ABOUT THIS TASK – Each line containing the string "Expoziție" should be copied out of the entries.

SUPPLIED RECORDS –
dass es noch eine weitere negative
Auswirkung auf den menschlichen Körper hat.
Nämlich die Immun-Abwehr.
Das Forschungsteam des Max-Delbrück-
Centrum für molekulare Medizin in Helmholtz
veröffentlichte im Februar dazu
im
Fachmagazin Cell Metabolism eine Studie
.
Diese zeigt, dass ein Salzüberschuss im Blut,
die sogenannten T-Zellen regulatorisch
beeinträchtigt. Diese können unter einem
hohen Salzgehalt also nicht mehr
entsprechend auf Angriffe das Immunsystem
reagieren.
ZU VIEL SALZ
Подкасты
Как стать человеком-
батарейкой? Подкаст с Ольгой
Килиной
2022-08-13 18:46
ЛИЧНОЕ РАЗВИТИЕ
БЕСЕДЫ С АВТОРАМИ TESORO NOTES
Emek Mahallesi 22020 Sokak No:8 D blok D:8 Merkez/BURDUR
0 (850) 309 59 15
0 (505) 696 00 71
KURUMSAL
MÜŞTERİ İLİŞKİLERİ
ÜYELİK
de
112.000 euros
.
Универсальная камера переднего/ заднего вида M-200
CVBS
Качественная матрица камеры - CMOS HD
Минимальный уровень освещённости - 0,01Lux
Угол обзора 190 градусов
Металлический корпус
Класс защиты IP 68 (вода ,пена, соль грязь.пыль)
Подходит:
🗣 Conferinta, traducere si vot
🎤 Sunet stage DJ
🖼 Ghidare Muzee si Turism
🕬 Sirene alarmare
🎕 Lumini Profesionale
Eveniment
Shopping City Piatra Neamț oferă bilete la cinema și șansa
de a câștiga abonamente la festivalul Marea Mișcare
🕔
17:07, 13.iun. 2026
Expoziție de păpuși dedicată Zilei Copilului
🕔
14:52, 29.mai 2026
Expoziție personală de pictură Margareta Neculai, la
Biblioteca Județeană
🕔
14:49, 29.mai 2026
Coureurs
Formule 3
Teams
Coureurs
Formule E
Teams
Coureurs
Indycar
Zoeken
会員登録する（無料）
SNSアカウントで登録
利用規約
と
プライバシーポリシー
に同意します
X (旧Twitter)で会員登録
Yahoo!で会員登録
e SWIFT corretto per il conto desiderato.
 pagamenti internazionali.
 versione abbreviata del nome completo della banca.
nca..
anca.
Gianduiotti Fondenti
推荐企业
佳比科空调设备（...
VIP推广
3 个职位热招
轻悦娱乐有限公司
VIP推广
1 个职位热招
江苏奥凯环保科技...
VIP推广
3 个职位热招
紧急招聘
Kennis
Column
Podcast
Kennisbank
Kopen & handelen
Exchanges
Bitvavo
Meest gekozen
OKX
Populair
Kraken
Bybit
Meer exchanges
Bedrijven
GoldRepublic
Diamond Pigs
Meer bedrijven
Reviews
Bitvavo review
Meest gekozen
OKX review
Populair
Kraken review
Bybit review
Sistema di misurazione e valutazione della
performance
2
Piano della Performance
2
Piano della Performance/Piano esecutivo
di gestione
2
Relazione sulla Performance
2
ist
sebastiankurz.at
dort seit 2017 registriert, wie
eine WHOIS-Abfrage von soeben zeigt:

RESULT FOR THIS EXERCISE –
Expoziție de păpuși dedicată Zilei Copilului
Expoziție personală de pictură Margareta Neculai, la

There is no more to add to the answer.